Exercise directions => Would you reproduce the whole listing exactly, minus its images?

Data excerpts =>

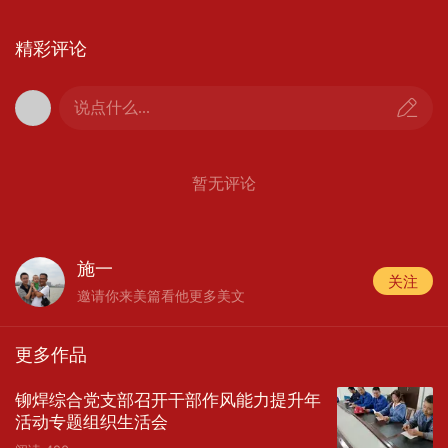
精彩评论
说点什么...
暂无评论
施一
关注
邀请你来美篇看他更多美文
更多作品
铆焊综合党支部召开干部作风能力提升年
活动专题组织生活会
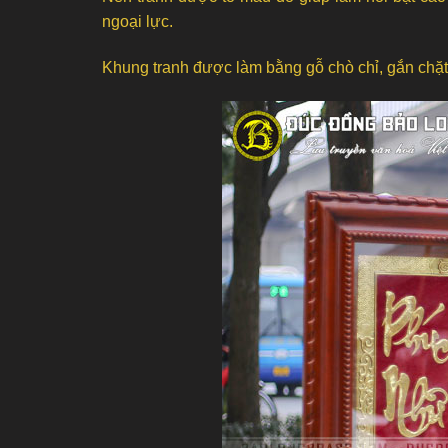
ngoại lực.
Khung tranh được làm bằng gỗ chò chỉ, gắn chặt 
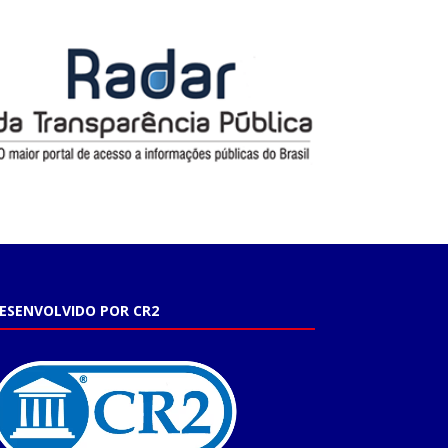
ESENVOLVIDO POR CR2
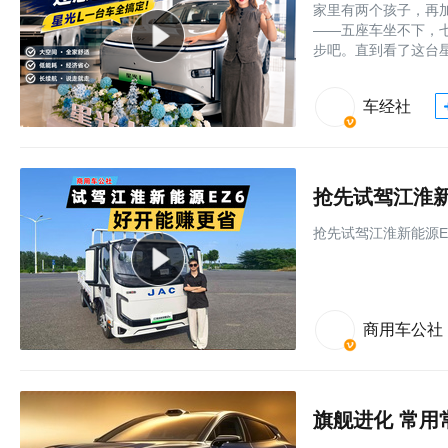
家里有两个孩子，再
——五座车坐不下，七
步吧。直到看了这台星
车经社
抢先试驾江淮新
抢先试驾江淮新能源E
商用车公社
旗舰进化 常用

Reply =>
精彩评论
说点什么...
暂无评论
施一
关注
邀请你来美篇看他更多美文
更多作品
铆焊综合党支部召开干部作风能力提升年
活动专题组织生活会
ngoại lực.
Khung tranh được làm bằng gỗ chò chỉ, gắn chặt 
ESENVOLVIDO POR CR2
家里有两个孩子，再
——五座车坐不下，七
步吧。直到看了这台星
车经社
抢先试驾江淮新
抢先试驾江淮新能源E
商用车公社
旗舰进化 常用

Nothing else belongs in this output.